D ue mesi e mezzo dopo l’oro di Parigi la decisione è presa: Julio Velasco guiderà la Nazionale di pallavolo femminile fino ai Giochi di Los Angeles del 2028. Subito dopo l’abbuffata olimpica (primo oro nella storia della pallavolo) il ct aveva detto, nell’ordine: che avrebbe staccato il telefono per una settimana (e l’ha fatto) e che, non essendo un ragazzino, avrebbe dovuto riflettere per capire se c’erano le condizioni per arrivare a giocarsi un’altra Olimpiade a 76 anni. Fatto anche questo. Il 19 settembre, a Courmayer in occasione della presentazione del campionato femminile, il primo contatto con il presidente Manfredi e ieri l’annuncio che sarà formalizzato nelle prossime settimane con il passaggio in consiglio federale con la non trascurabile appendice dei rinnovi dello staff di Julio, a partire dai vice Barbolini e Bernardi.

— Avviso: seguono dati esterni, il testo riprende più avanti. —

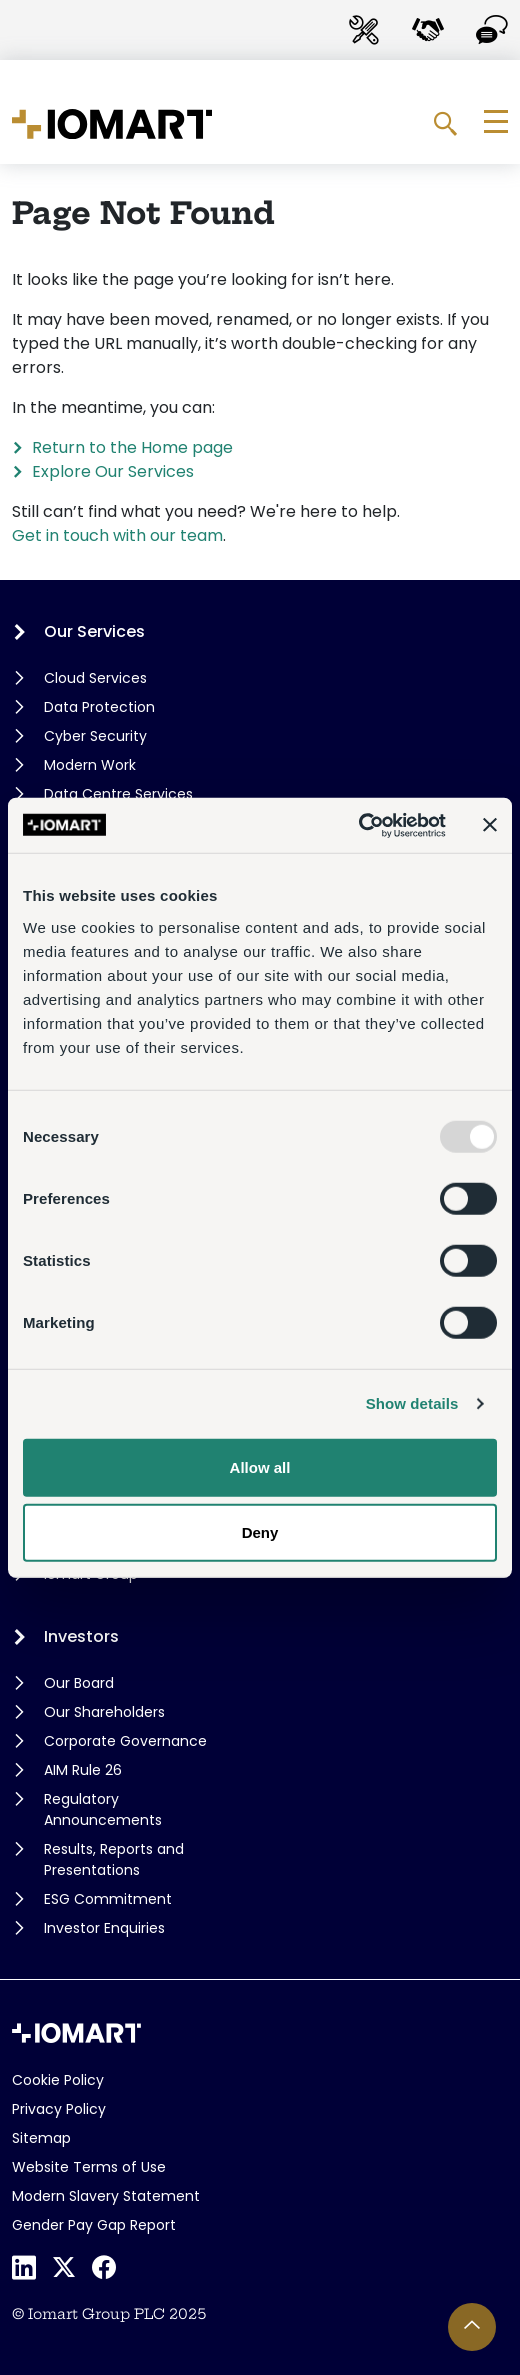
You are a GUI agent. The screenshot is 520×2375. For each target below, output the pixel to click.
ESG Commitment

La difficoltà nel ripetersi
Rivincere dopo aver vinto, ecco la nuova missione: «Non c’è niente di peggio - spiega Velasco in occasione della consegna del premio Mecenate - perché soprattutto in Italia quando qualcuno centra un successo deve automaticamente vincere sempre». Però l’appetito vien mangiando e se è vero - parole del ct - che è difficile chiedere alle azzurre di giocare meglio di quanto hanno fatto a Parigi (un solo set perso, dominio totale), è stato lo stesso Velasco - con l’oro olimpico in mano - a sostenere che comunque questa squadra aveva grandi margini di miglioramento. Come? «Dimenticando di aver vinto. Perché qui la certezza è soltanto una: tutte le squadre che abbiamo battuto a Parigi stanno lavorando per migliorare e batterci. Quindi dobbiamo farlo anche noi. Saremo capaci di dimenticare Parigi? Saremo capaci, dopo queste settimane di feste, di rinunciare ad altri premi e riconoscimenti? Saremo capaci di ragionare come se venissimo da una pesante sconfitta? Avremo ancora fame dopo aver mangiato così tanto? Perché essere affamati a digiuno è facile, a pancia piena è diverso e noi ora siamo a pancia piena. Non lo so, ci proveremo ma questa è l’unica strada percorribile».